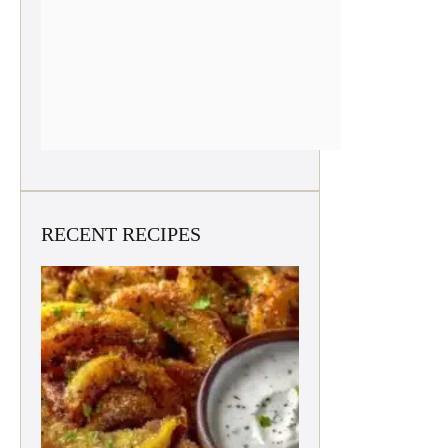
RECENT RECIPES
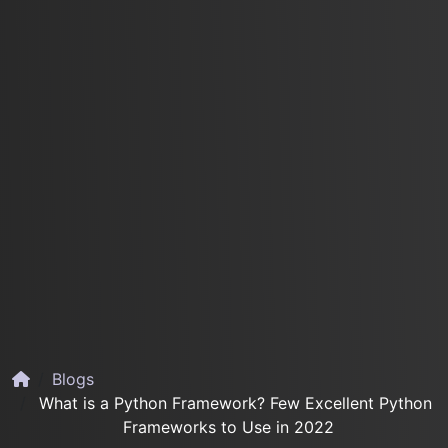
Blogs
What is a Python Framework? Few Excellent Python
Frameworks to Use in 2022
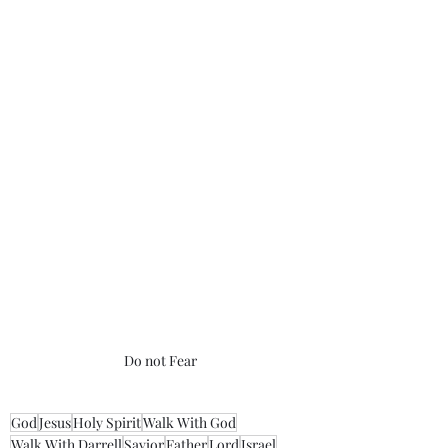
Do not Fear
God
Jesus
Holy Spirit
Walk With God
Walk With Darrell
Savior
Father
Lord
Israel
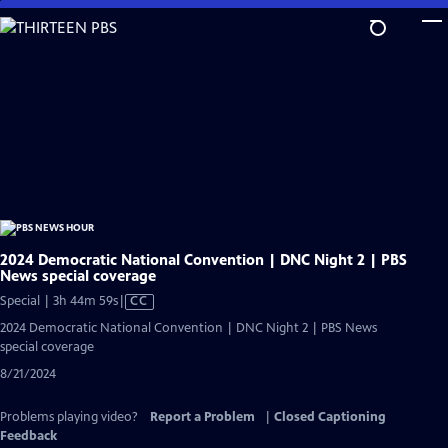
Skip
to
Main
Content
2024 Democratic National Convention | DNC Night 2 | PBS
News special coverage
Video
Special | 3h 44m 59s
|
CC
has
2024 Democratic National Convention | DNC Night 2 | PBS News
Closed
special coverage
Captions
8/21/2024
Problems playing video?
Report a Problem
|
Closed Captioning
Feedback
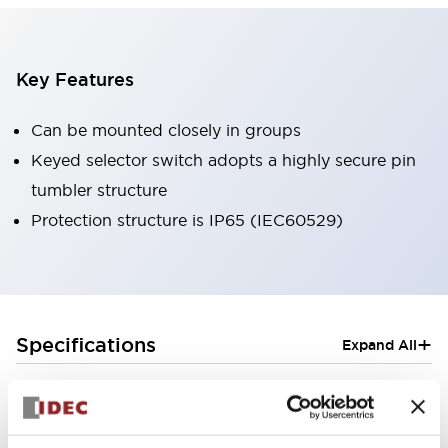
Key Features
Can be mounted closely in groups
Keyed selector switch adopts a highly secure pin
tumbler structure
Protection structure is IP65 (IEC60529)
+
Specifications
Expand All
Aesthetic Specifications
Electrical Specifications (rated illuminated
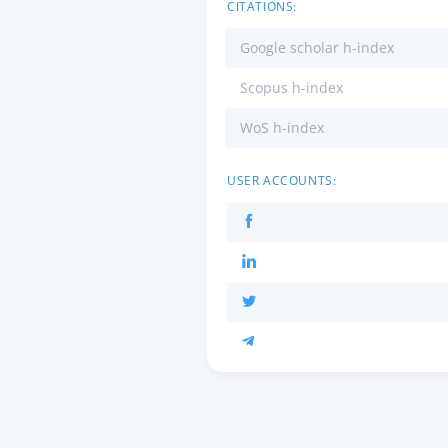
CITATIONS:
Google scholar h-index
Scopus h-index
WoS h-index
USER ACCOUNTS:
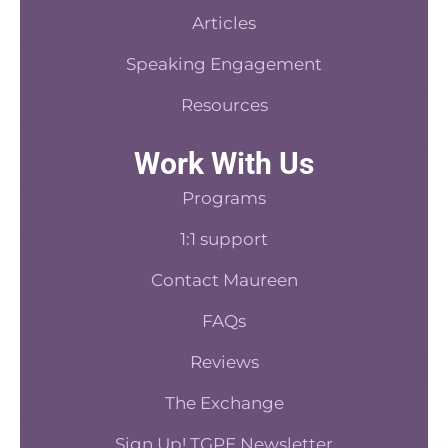
Articles
Speaking Engagement
Resources
Work With Us
Programs
1:1 support
Contact Maureen
FAQs
Reviews
The Exchange
Sign Up! TGPE Newsletter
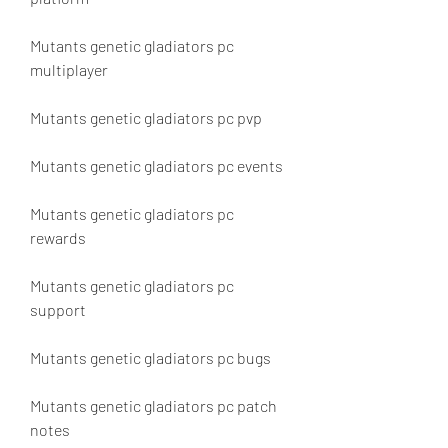
Mutants genetic gladiators pc 
multiplayer
Mutants genetic gladiators pc pvp
Mutants genetic gladiators pc events
Mutants genetic gladiators pc 
rewards
Mutants genetic gladiators pc 
support
Mutants genetic gladiators pc bugs
Mutants genetic gladiators pc patch 
notes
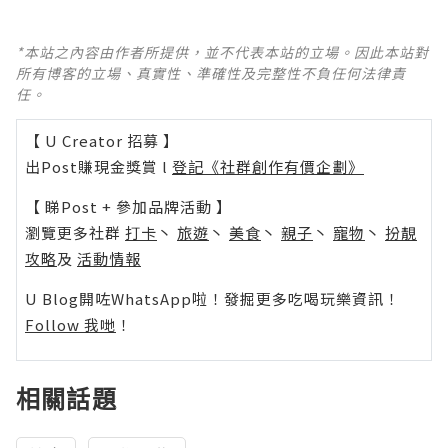
*本站之內容由作者所提供，並不代表本站的立場。因此本站對
所有博客的立場、真實性、準確性及完整性不負任何法律責
任。
【 U Creator 招募 】
出Post賺現金獎賞 l
登記《社群創作有價企劃》
【 睇Post + 參加品牌活動 】
瀏覽更多社群
打卡
丶
旅遊
丶
美食
丶
親子
丶
寵物
丶
扮靚
攻略
及
活動情報
U Blog開咗WhatsApp啦！發掘更多吃喝玩樂資訊！
Follow 我哋
！
相關話題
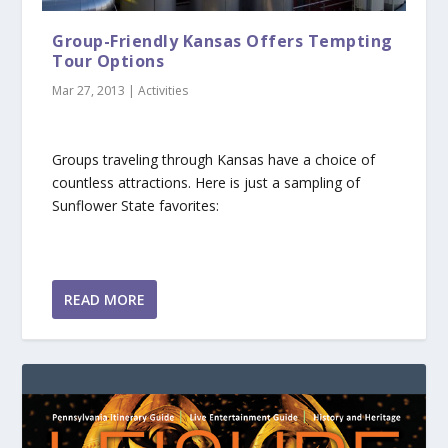
Group-Friendly Kansas Offers Tempting
Tour Options
Mar 27, 2013
|
Activities
Groups traveling through Kansas have a choice of
countless attractions. Here is just a sampling of
Sunflower State favorites:
READ MORE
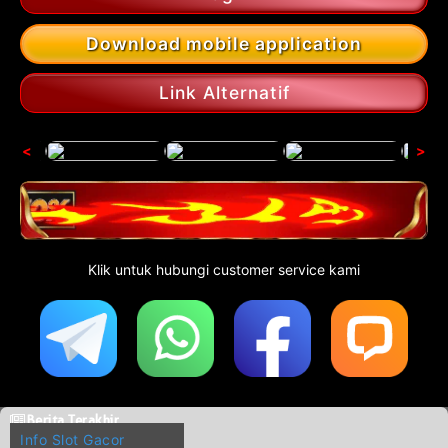
Download mobile application
Link Alternatif
<
>
Klik untuk hubungi customer service kami
Berita Terakhir
Info Slot Gacor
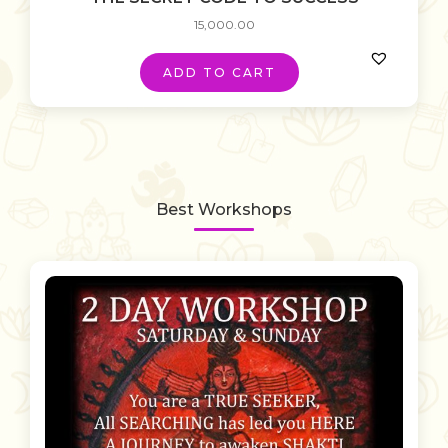
15,000.00
ADD TO CART
Best Workshops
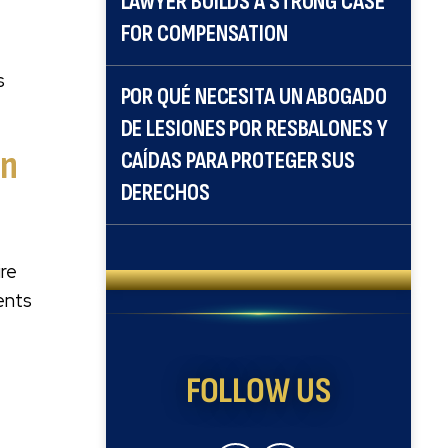
LAWYER BUILDS A STRONG CASE
FOR COMPENSATION
s
POR QUÉ NECESITA UN ABOGADO
DE LESIONES POR RESBALONES Y
an
CAÍDAS PARA PROTEGER SUS
DERECHOS
ire
sents
FOLLOW US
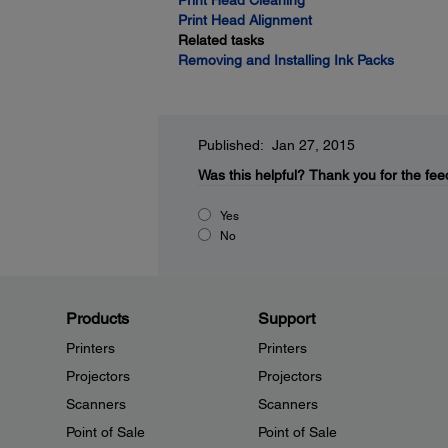
Print Head Cleaning
Print Head Alignment
Related tasks
Removing and Installing Ink Packs
Published: Jan 27, 2015
Was this helpful?
Thank you for the fee
Yes
No
Products
Support
Printers
Printers
Projectors
Projectors
Scanners
Scanners
Point of Sale
Point of Sale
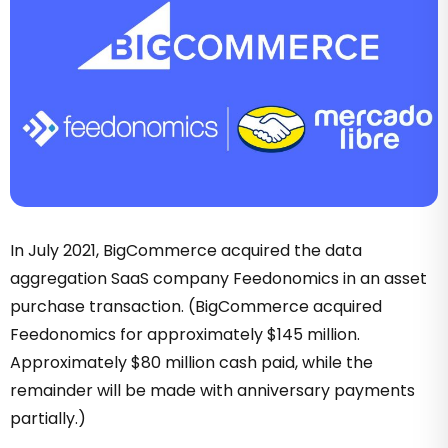
In July 2021, BigCommerce acquired the data
aggregation SaaS company Feedonomics in an asset
purchase transaction. (BigCommerce acquired
Feedonomics for approximately $145 million.
Approximately $80 million cash paid, while the
remainder will be made with anniversary payments
partially.)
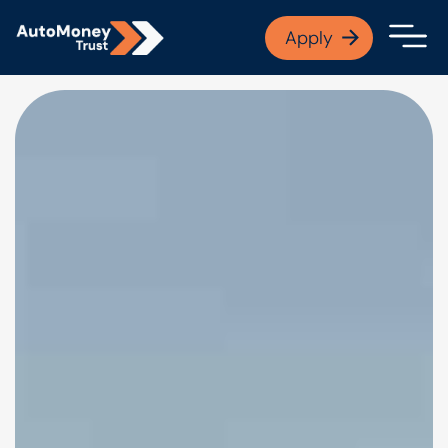
APPLY NOW
Apply
Open finance afford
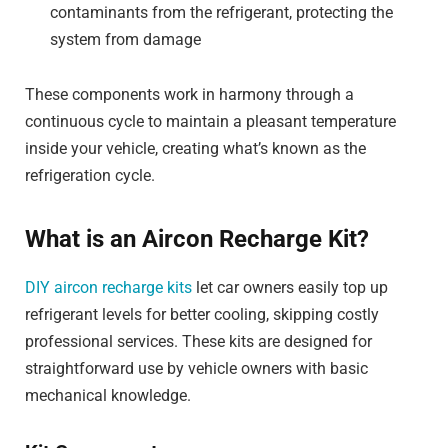
contaminants from the refrigerant, protecting the
system from damage
These components work in harmony through a
continuous cycle to maintain a pleasant temperature
inside your vehicle, creating what’s known as the
refrigeration cycle.
What is an Aircon Recharge Kit?
DIY aircon recharge kits
let car owners easily top up
refrigerant levels for better cooling, skipping costly
professional services. These kits are designed for
straightforward use by vehicle owners with basic
mechanical knowledge.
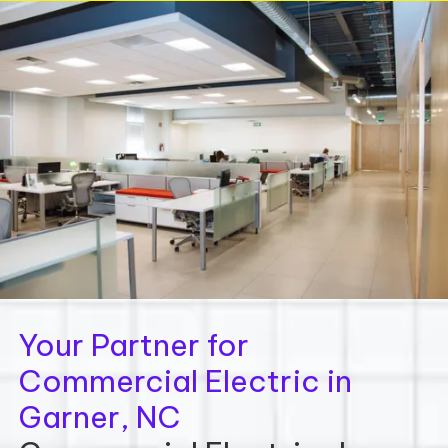
Your Partner for
Commercial Electric in
Garner, NC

**How to complete this task:**
Look over the records above, and wherever a line contains the string "genetic", copy that line.

**Response:**
Mutants genetic gladiators pc 
Mutants genetic gladiators pc pvp
Mutants genetic gladiators pc events
Mutants genetic gladiators pc 
Mutants genetic gladiators pc 
Mutants genetic gladiators pc bugs
Mutants genetic gladiators pc patch 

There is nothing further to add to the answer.